En varios países alrededor del mundo, incluyendo Chile, Colombia, Honduras, Puerto Rico, Uruguay, Venezuela y los Estados Unidos, el segundo domingo de Mayo se celebra el día de la Madre. En El Salvador, Guatemala y México se celebra el 10 de Mayo. Otros países lo celebran en otras fechas, pero más de 40 países tienen una celebración anual para las madres, En Inglaterra, por ejemplo, desde el siglo XVII, el cuarto domingo de cuaresma se celebra como el domingo de la Maternidad. Esta celebración comenzó como un día en que los aprendices y sirvientes, que en general viven con sus empleadores, podían regresar a casa para honrar a sus madres. Ya para el siglo XIX esta costumbre casi había desaparecido, pero volvió a florecer después de la Segunda Guerra Mundial, cuando la devoción de los norteamericanos estacionados en Inglaterra la hizo revivir.

En los Estados Unidos, el día de la Madre comenzó gracias a la labor de Ana Jarvis de Grafton en West Virginia. Ana hizo una campaña de envío de cartas que eventualmente motivó el anuncio del Presidente Woodrow Wilson en 1914, en el que proclamó la celebración nacional del día de la Madre el segundo domingo de mayo de cada año.
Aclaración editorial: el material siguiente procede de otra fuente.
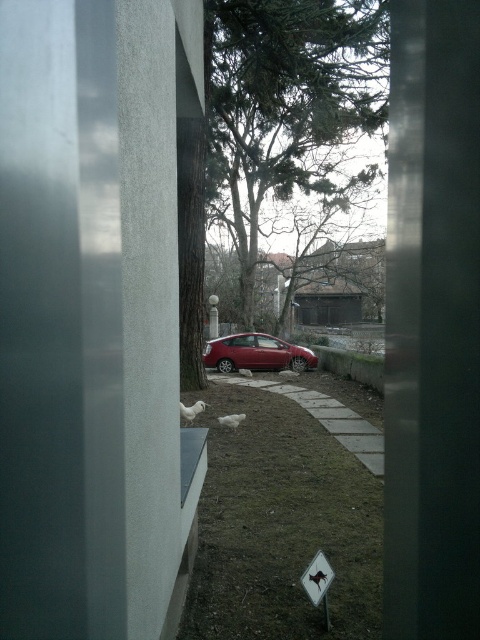 You are standing in front of a window and see the green grass at lower center and the green leafy tree at center. Which object is positioned to the left of the other?

The green grass at lower center is to the left of the green leafy tree at center.

You are standing in front of the window and want to know the exact location of the green grass at lower center. According to the coordinates provided, where is it positioned?

The green grass at lower center is located at point 0.820 on the x axis and 0.585 on the y axis. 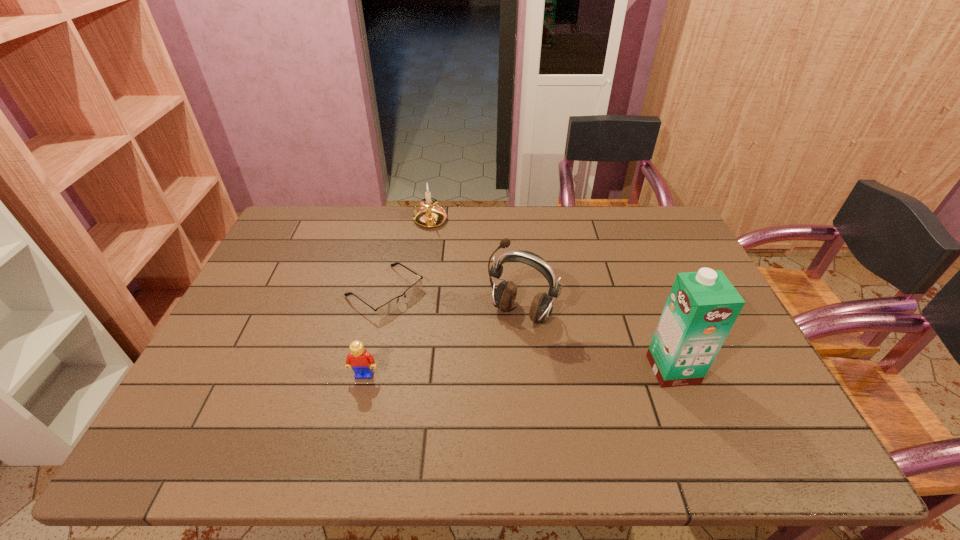 Identify the location of the second shortest object. (361, 361).

Where is `the rightmost object`? The height and width of the screenshot is (540, 960). the rightmost object is located at coordinates (702, 307).

Locate an element on the screen. Image resolution: width=960 pixels, height=540 pixels. carton is located at coordinates coord(702,307).

Identify the location of spectacles. (387, 308).

Identify the location of the fourth shortest object. (504, 296).

I want to click on the second object from right to left, so click(x=504, y=296).

What are the coordinates of `the farthest object` in the screenshot? It's located at (429, 215).

Locate an element on the screen. The image size is (960, 540). candle holder is located at coordinates (429, 215).

Locate an element on the screen. vacant region located 0.200m on the back of the rightmost object is located at coordinates (644, 298).

Locate an element on the screen. The width and height of the screenshot is (960, 540). vacant space situated on the front-facing side of the shortest object is located at coordinates (442, 332).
Aunque los consejos de una madre no siempre son apreciados, nuestras mamás siempre tienen nuestro bienestar en su corazón. Ellas aman a sus hijos y se sacrifican por ellos. ¿Alguna vez te has preguntado de donde viene esa clase de amor? Viene de Dios. Él siempre quiere lo mejor para nosotros y creó a las madres para reflejar ese mismo amor. Aunque la Biblia en general presenta a Dios con imágenes masculinas, también usa imágenes maternales. En Isaías 66 versículo 13, Dios nos dice: Como un hombre es consolado por su madre, así yo los consolaré a ustedes”.

Y en Lucas 13:34 Jesús habla desde un punto de vista maternal al lamentarse de cómo lo rechazó Jerusalén: ¡Jerusalén, Jerusalén, que matas a los profetas y apedreas a los que se te envían! ¡Cuántas veces quise reunir a tus hijos, como reúne la gallina a sus pollitos debajo de sus alas, pero no quisiste!

Piensa en los mejores recuerdos de tu madre. Su amor por ti es un reflejo del amor que Dios te tiene. Él es la fuente del amor que las madres y los padres dan a un hijo. Tú sabes, no solo se trata de salir a cenar o de la obligatoria llamada telefónica a la mayoría de mamás. Se trata de compartir tiempo con sus hijos e hijas para reafirmar los lazos de amor maternal. Aún en la cruz, Jesús honró a su madre, María, pidiéndole a su discípulo y amigo Juan, que velara por ella.

Las madres son maravillosas, y mientras les agradecemos por todo lo que significan para nosotros, también podemos agradecer a Dios por hacerlas como son.

Soy Joseph Tkach, hablando de la vida.